* Dataset records:

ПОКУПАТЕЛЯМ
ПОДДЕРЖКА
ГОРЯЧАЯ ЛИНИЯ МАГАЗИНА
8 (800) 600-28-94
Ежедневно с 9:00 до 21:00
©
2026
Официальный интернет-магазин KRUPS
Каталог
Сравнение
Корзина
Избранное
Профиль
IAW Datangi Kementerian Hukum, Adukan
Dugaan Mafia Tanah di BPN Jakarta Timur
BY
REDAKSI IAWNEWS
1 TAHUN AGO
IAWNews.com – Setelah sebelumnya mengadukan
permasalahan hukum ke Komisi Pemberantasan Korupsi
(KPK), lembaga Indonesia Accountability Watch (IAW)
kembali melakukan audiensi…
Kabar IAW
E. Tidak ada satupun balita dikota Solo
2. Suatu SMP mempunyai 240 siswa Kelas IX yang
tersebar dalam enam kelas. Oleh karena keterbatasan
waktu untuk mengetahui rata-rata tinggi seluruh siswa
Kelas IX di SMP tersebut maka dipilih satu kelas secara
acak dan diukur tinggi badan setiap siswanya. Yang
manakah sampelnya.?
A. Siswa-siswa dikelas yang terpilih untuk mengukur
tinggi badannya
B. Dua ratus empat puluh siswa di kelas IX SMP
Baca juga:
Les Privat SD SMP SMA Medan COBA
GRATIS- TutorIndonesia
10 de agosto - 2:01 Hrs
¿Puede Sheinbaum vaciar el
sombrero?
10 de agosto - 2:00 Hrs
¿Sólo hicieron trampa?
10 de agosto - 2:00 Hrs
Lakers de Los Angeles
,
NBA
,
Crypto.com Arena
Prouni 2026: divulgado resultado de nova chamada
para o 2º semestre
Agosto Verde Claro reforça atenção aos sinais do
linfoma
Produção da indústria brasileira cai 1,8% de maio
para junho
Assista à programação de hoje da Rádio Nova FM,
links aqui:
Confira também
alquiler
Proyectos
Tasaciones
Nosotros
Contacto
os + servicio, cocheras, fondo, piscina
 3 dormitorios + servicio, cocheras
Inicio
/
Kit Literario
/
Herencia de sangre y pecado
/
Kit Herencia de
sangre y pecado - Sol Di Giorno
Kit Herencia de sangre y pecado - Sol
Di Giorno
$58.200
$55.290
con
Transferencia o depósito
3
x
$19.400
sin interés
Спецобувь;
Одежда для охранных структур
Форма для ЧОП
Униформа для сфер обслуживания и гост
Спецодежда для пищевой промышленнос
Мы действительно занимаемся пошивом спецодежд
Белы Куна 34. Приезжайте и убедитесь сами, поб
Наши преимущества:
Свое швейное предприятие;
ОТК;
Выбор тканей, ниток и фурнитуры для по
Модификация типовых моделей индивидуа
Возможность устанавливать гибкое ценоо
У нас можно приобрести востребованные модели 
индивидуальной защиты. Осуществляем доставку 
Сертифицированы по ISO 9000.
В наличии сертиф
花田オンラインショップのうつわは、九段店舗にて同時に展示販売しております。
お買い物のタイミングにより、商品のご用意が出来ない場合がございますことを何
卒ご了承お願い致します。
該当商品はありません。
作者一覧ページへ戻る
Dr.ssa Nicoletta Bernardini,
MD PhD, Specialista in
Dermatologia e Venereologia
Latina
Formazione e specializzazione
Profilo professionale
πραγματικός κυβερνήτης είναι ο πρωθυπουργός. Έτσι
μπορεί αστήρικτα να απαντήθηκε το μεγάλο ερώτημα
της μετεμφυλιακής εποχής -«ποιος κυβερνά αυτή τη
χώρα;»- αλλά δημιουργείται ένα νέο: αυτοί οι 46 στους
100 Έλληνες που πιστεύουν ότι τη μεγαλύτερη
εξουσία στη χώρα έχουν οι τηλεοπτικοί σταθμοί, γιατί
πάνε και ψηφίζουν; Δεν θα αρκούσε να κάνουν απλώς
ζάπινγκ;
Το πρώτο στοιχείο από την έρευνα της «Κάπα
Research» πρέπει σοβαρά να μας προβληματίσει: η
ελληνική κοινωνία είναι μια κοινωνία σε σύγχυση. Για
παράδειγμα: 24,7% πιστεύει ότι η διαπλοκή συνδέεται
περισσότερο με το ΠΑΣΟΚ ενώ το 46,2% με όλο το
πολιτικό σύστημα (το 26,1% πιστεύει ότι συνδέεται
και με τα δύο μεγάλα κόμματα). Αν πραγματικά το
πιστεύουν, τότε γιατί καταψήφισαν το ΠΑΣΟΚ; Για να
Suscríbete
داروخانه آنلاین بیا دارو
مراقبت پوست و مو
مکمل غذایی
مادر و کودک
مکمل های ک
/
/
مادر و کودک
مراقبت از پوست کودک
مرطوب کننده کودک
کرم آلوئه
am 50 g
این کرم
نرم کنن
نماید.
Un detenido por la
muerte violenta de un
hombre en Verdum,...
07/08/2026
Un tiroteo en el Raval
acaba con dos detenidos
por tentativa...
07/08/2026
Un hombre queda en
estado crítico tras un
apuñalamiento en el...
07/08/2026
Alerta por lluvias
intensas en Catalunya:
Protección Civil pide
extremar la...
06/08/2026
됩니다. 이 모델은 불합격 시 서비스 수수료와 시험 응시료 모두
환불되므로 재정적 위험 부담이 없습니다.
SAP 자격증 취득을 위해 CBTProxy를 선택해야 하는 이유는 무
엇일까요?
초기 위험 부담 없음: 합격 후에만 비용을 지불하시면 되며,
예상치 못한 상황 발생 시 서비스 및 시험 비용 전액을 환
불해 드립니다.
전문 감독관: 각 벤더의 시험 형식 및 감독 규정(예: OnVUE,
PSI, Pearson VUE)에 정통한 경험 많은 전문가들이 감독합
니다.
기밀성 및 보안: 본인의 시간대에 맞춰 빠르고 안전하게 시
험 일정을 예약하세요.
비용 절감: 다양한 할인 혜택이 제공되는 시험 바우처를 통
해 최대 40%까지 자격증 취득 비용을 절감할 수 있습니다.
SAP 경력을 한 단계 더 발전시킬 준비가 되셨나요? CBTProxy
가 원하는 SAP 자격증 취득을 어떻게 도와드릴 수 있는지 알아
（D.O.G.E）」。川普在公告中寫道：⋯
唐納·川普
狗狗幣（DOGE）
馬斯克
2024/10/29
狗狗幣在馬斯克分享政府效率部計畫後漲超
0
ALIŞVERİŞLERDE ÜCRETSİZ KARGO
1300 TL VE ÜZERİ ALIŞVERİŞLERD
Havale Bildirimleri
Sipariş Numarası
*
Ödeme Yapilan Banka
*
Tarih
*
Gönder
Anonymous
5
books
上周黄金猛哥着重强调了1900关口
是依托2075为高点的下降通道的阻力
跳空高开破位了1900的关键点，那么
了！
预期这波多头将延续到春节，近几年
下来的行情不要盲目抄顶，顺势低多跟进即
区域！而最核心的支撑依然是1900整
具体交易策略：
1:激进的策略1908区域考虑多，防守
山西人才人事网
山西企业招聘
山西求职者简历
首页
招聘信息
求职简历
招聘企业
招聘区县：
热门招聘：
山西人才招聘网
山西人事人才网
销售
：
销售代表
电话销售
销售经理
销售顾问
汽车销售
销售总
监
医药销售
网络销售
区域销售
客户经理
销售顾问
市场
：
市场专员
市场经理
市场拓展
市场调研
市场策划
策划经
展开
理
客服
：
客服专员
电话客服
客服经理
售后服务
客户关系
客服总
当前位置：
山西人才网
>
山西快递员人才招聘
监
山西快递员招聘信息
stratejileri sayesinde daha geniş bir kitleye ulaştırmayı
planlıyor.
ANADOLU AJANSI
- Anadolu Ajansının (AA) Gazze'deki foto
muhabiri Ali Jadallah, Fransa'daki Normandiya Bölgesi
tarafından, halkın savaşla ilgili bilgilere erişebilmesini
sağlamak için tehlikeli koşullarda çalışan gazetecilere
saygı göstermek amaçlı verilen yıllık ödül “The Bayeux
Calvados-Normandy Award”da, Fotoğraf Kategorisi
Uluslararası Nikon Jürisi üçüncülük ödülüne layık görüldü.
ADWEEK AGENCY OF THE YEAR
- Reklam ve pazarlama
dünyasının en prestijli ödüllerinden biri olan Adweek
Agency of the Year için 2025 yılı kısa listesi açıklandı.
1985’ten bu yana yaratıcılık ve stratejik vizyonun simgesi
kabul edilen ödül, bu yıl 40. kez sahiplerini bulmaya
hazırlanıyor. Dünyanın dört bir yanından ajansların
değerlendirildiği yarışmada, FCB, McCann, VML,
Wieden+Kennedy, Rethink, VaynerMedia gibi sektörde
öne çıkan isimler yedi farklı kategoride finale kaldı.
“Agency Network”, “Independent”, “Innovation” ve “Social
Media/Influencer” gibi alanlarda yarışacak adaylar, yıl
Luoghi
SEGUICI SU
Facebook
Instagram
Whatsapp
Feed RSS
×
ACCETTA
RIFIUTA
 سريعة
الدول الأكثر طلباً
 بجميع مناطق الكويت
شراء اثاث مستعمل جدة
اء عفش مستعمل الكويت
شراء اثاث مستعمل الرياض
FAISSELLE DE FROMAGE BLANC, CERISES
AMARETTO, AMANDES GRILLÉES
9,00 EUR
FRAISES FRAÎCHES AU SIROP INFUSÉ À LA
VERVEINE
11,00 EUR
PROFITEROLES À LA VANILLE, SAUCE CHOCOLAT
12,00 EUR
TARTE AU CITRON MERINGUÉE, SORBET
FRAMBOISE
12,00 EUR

* To do:
The entries above hold the needed span. Transcribe exactly the lines from the one with "Возможность устанавливать гибкое ценоо" to the one with "της μετεμφυλιακής εποχής", both included.

* Exercise response:
Возможность устанавливать гибкое ценоо
У нас можно приобрести востребованные модели 
индивидуальной защиты. Осуществляем доставку 
Сертифицированы по ISO 9000.
В наличии сертиф
花田オンラインショップのうつわは、九段店舗にて同時に展示販売しております。
お買い物のタイミングにより、商品のご用意が出来ない場合がございますことを何
卒ご了承お願い致します。
該当商品はありません。
作者一覧ページへ戻る
Dr.ssa Nicoletta Bernardini,
MD PhD, Specialista in
Dermatologia e Venereologia
Latina
Formazione e specializzazione
Profilo professionale
πραγματικός κυβερνήτης είναι ο πρωθυπουργός. Έτσι
μπορεί αστήρικτα να απαντήθηκε το μεγάλο ερώτημα
της μετεμφυλιακής εποχής -«ποιος κυβερνά αυτή τη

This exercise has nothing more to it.